Alisha Lange went through a difficult year in 2015, so she set out to help others before the calendar reached its conclusion.

One of her ideas involved donating items to military members overseas, but Lange didn't know if that would make an impact. But after discussing the possibility with her husband, a military veteran, she decided to move forward.

"I had said, 'It's not much, it's not really anything,' " Lange said. "He looked at me and explained to me, … 'You have no idea how much it means.' "

With her husband's vote of confidence, Lange founded Christmas for Heroes. The annual program gathers gifts, letters and monetary donations to buy supplies, all of which are shipped to military members abroad in time for the holiday season.
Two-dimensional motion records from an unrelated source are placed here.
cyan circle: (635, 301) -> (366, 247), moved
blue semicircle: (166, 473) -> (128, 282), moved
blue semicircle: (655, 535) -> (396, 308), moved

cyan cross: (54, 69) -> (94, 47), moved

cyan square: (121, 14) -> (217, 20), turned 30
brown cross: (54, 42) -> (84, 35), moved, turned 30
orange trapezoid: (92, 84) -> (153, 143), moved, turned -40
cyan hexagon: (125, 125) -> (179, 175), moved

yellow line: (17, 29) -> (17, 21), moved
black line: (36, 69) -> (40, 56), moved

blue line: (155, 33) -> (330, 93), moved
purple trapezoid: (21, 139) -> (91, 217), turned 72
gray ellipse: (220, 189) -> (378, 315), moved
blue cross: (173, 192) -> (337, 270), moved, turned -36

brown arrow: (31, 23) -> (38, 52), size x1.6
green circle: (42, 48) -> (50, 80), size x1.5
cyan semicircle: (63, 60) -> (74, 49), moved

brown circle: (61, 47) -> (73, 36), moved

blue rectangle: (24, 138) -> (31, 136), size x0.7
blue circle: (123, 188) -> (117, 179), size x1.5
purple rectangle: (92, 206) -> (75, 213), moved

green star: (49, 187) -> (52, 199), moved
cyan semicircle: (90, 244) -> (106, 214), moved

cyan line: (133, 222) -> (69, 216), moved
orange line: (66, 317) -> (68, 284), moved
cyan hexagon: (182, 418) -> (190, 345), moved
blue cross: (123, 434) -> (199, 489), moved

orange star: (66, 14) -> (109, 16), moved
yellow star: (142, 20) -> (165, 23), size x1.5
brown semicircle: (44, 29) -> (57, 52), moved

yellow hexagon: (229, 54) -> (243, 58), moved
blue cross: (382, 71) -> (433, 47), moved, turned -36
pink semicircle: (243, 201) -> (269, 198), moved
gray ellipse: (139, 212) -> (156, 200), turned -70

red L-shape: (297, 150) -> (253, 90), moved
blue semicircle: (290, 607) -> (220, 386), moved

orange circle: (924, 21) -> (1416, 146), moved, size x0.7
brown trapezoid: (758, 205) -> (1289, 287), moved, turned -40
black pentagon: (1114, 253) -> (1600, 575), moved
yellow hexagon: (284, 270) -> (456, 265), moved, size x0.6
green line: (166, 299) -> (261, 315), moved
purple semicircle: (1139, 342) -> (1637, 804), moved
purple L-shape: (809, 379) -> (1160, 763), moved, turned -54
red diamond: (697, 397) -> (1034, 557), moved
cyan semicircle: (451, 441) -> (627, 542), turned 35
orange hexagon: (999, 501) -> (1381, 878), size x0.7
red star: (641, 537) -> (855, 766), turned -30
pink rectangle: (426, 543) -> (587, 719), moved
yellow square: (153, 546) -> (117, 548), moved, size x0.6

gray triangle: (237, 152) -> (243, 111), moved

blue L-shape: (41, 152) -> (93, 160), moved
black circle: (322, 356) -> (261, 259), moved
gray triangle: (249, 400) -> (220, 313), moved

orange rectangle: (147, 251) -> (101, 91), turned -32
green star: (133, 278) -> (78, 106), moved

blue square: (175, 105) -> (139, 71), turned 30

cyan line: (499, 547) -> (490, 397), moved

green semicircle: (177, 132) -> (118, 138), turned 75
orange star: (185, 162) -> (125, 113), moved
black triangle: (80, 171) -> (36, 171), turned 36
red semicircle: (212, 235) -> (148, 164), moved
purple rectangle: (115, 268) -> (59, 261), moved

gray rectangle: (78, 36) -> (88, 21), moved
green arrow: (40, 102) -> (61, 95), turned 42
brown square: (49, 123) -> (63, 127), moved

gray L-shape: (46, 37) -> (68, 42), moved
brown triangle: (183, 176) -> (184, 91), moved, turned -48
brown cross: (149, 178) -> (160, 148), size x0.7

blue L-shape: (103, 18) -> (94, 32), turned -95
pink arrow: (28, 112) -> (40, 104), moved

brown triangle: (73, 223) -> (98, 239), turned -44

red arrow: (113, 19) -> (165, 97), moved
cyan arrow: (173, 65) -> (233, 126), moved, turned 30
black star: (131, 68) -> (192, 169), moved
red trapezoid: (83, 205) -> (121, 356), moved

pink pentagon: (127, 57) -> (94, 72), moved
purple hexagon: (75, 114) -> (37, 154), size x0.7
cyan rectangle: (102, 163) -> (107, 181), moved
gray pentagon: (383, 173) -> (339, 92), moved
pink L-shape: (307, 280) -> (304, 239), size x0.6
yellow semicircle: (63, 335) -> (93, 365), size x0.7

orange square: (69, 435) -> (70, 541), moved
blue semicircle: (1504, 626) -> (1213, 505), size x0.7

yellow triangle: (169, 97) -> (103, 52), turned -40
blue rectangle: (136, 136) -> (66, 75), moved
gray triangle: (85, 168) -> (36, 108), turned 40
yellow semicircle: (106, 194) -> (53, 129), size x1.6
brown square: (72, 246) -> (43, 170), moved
"I wanted to give Christmas to people who weren't able to have Christmas," Lange said.

The program is now in its fifth year and has grown over time. Lange shipped 28 large flat-rate boxes the first year, 50 the year after that and 75 last year. She has a goal of sending 150 boxes this year filled with toiletries, nonperishable food, holiday clothing and games to soldiers in places like Afghanistan, Iraq and Kuwait.

Lange is not a military veteran but has many friends and family who have served or are serving. She said troops are not supported enough domestically, so this is a small way of letting them know that Americans are thinking about them.

"They don't get told enough that we love them, that we support them, we care about them," Lange said. "They matter and … we care enough to give them something to fight for."

The deadline for donations to the program this year was in late November.

Sue Nelson, general manager and assistant vice president mortgage loan officer at Citizens State Bank, oversaw one of the sites where people could drop off gifts. When Lange inquired about the bank serving as a drop site earlier this year, Nelson accepted without hesitation.

Nelson has a personal connection to the program. Her son has been in the Marines since 2003 and is stationed in Okinawa, Japan.

Nelson said efforts like Christmas for Heroes can help provide a small sense of comfort for military members.

"Some soldiers don't have the family connection, so if this brings a smile on their face and we have the opportunity to show our support to them, why wouldn't you?" Nelson said.

Nelson said the bank plans to continue serving as a drop site in the future and called it great to be part of the program's growth.

Christmas for Heroes has expanded more than Lange expected, largely through word of mouth. In the future, she aims to make the program a nonprofit organization.

For now, everything is handled through donations by local individuals and businesses. Some gifts are shipped to a specific person serving overseas, while Lange sends other donations to military units that divide the items among soldiers. Lange doesn't know most of the people on the receiving end of the gifts, but a few troops have sent her cards of appreciation.

The program accepts donations year-round, but Lange said most of them occur in October and November. According to Lange, all of the monetary donations go toward shipping costs and shopping trips to buy more supplies.

Lange worries about meeting her goal of packages sent this year, but that is a good concern to have.

"It doesn't matter if we send 25 boxes this year or 150," Lange said. "If we're sending something, that makes me happy."